Nanocomposite based functionalized Polyethersulfone and conjugated ternary ZnYCdO nanomaterials for the fabrication of selective Cd2+ sensor probe

Carboxylated polyethersulfone (PES-COOH) was doped with various concentrations of ZnYCdO hybrid metal oxides on the surface of the polymer matrix to produce PES-COOH-ZnYCdO nanocomposites as a thin film. PES-COOH was fabricated by two-steps process: acetylating reaction followed by oxidation reaction, and its structure was investigated using proton nuclear magnetic resonance (H-1-NMR) and Fourier-transform infrared (FT-IR) spectroscopy. Then, the fabricated PES-COOH-ZnYCdO nanocomposites (NCs) were characterized using common characterization techniques which include: scanning electron microscope (SEM), X-ray powder diffraction (XRD), FT-IR, thermal analysis, SEM with energy dispersive X-Ray (EDX) spectroscopy and transmission electron microscopy (TEM).
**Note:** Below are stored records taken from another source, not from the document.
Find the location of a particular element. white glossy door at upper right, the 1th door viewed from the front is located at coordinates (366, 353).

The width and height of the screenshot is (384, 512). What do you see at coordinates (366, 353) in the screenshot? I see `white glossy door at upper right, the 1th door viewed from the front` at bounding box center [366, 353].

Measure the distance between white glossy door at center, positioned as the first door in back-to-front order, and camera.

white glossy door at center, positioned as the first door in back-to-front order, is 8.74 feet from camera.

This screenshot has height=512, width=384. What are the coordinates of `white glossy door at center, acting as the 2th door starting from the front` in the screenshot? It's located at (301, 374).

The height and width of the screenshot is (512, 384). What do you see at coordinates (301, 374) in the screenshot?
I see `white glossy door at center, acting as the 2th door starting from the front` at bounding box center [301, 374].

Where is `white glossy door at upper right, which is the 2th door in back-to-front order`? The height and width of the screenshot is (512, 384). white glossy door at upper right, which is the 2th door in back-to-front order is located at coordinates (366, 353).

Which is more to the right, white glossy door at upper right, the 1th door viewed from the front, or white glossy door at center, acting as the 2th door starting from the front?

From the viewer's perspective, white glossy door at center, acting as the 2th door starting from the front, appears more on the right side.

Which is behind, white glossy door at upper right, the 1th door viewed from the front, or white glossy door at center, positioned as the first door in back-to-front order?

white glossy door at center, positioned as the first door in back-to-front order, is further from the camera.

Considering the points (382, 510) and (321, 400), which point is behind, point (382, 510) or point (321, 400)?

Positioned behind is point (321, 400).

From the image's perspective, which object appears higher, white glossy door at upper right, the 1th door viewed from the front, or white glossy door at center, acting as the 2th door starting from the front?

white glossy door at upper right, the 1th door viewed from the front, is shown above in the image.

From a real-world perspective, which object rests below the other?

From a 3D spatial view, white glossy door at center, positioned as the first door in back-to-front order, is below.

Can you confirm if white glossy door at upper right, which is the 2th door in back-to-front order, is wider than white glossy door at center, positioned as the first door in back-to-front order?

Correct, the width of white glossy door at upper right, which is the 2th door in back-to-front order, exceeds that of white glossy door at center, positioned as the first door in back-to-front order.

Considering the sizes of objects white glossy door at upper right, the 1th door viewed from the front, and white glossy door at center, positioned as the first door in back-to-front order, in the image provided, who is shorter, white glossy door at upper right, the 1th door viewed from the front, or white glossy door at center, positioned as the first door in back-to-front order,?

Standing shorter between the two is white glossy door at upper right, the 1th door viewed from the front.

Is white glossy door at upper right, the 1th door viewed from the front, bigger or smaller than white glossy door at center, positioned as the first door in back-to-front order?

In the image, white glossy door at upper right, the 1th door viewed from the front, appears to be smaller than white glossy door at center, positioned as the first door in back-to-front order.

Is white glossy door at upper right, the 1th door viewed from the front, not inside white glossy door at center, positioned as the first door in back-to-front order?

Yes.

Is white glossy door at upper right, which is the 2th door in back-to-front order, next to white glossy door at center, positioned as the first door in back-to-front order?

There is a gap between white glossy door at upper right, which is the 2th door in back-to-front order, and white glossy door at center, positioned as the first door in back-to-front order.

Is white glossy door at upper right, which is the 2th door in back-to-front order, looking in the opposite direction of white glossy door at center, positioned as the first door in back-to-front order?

FT-IR and XRD analysis confirmed the interactions between carboxylate ions present on the polymer surface metric and the metals that were present as ZnYCdO nanoparticles. Based on values calculated from FT-IR spectra of the PES-COOH-ZnYCdO NCs, the metals and carboxylate ions formed bindentate complexes. Also, the signal peaks of the XRD for ZnYCdO were shifted to a lower degree which also confirmed the interactions between the nanoparticles and PES-COOH. A selective Cd2+ metal ion sensor was fabricated by coating of a glassy carbon electrode (GCE) with the slurry of PES-COOH-ZnYCdO NCs polymers. The NCs assembled film onto GCE was implemented to successive detection of Cd2+ metal ion in phosphate buffer medium. To evaluate the sensor analytical performances, a calibration curve has been plotted from current versus concentration of electrolyte (Cd2+ ion). It is found linear (r(2)=0.9939) over linear dynamic range (LDR) of 0.1nM 0.1mM concentration of Cd2+ ion by electrochemical approach. The sensitivity and detection limit (DL) are 5.4589 AM(-1)cm(-2) and 17.39 +/- 0.87 pM respectively were calculated from the slope of calibration plot. Therefore, the resultant Cd2+ sensor shows good sensitivity, reproducibility with high accuracy, wider dynamic range, short response time, very lower detection limit and long-term stability with similar performances.